Treatment for Lambert-Eaton myasthenic syndrome

Lambert-Eaton myasthenic syndrome (LEMS) is a rare disorder of the neuromuscular junction that causes muscle weakness (most commonly in the upper arms and legs). It is an autoimmune disease in which the body's own antibodies prevent the release of the chemical acetylcholine. This interferes with transmission of nerve impulses to the muscles. One of the main treatments is 3,4-diaminopyridine which increases the release of acetylcholine. Four small randomised controlled trials involving 54 participants in total showed that 3,4-diaminopyridine improves muscle strength. This was determined by measuring the compound muscle action potential (CMAP) which is a test that records the amount of electrical activity generated in a muscle when it is stimulated by its nerve. Although the number of trials is relatively small, the quality of evidence from these trials is moderate to high, which supports the findings of this review. The changes are measured over days only.
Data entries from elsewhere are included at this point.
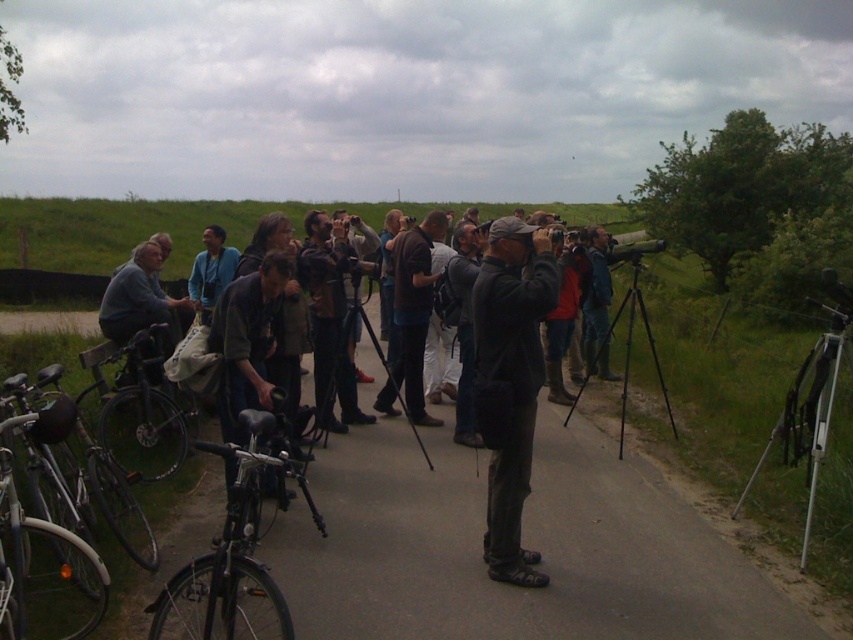 Question: Does dark blue fabric jacket at center have a larger size compared to dark gray fabric jacket at center?

Choices:
 (A) yes
 (B) no

Answer: (A)

Question: Does dark gray fabric jacket at center lie in front of brown fabric shirt at center?

Choices:
 (A) no
 (B) yes

Answer: (B)

Question: Which point is farther to the camera?

Choices:
 (A) brown fabric shirt at center
 (B) blue fabric jacket at center
 (C) dark gray asphalt road at center

Answer: (A)

Question: Based on their relative distances, which object is farther from the shiny black bicycle at left?

Choices:
 (A) black matte bicycle at left
 (B) black matte tripod at center
 (C) dark gray fabric jacket at center

Answer: (B)

Question: Which object is closer to the camera taking this photo?

Choices:
 (A) dark blue fabric jacket at center
 (B) dark gray asphalt road at center
 (C) silver metallic bicycle at left

Answer: (C)

Question: Does dark gray asphalt road at center have a lesser width compared to silver metallic tripod at lower right?

Choices:
 (A) no
 (B) yes

Answer: (A) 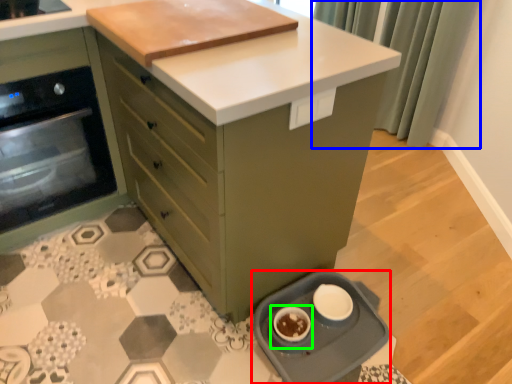 Question: Estimate the real-world distances between objects in this image. Which object is farther from kitchen appliance (highlighted by a red box), curtain (highlighted by a blue box) or appliance (highlighted by a green box)?

Choices:
 (A) curtain
 (B) appliance

Answer: (A) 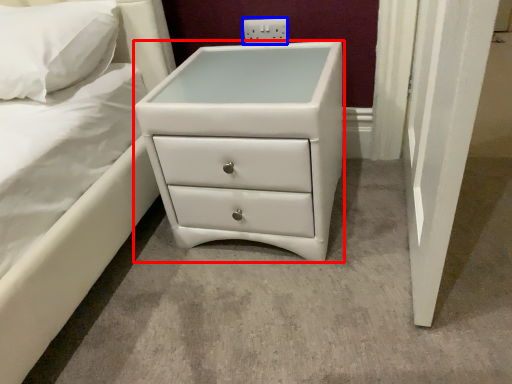 Question: Which object is further to the camera taking this photo, chest of drawers (highlighted by a red box) or electric outlet (highlighted by a blue box)?

Choices:
 (A) chest of drawers
 (B) electric outlet

Answer: (B) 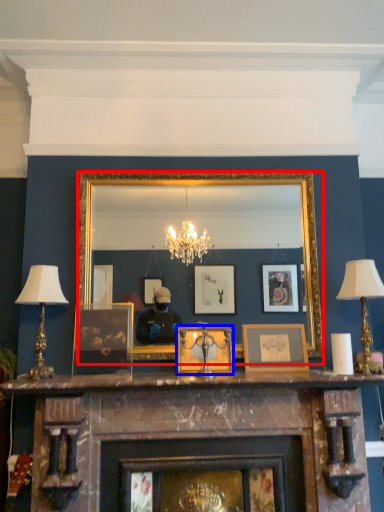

A single trial involving nine participants showed that intravenous immunoglobulin also improved muscle strength up to 8 weeks from treatment. Other possible treatments such as plasma exchange, steroids and immunosuppressive agents have not been tested in randomised controlled trials. Further trials of these treatments are needed.

Authors' conclusions: 

Limited but moderate to high quality evidence from randomised controlled trials showed that over days 3,4-diaminopyridine, or for up to 8 weeks IVIg, improved muscle strength scores and CMAP amplitudes in participants with Lambert-Eaton myasthenic syndrome. There are insufficient data at present to quantify this effect. Other possible treatments have not been tested in randomised controlled trials.

Read the full abstract...

Lambert-Eaton myasthenic syndrome (LEMS) is an autoimmune disorder of neuromuscular transmission. Treatments attempt to overcome the harmful autoimmune process, or improve residual neuromuscular transmission


The objective was to examine the efficacy of treatment in Lambert-Eaton myasthenic syndrome.

Search strategy: 

We searched the Cochrane Neuromuscular Disease Group Specialized Register (12 October 2010), the Cochrane Central Register of Controlled Trials (CENTRAL) (12 October 2010, Issue 4 2010 in the Cochrane Library), MEDLINE (January 1966 to September 2010) and EMBASE (January 1980 to September 2010).

Selection criteria: 

All randomised or quasi-randomised trials of adults and children with a diagnosis of Lambert-Eaton myasthenic syndrome, with or without small-cell lung cancer, receiving any form of pharmacological or physical treatment.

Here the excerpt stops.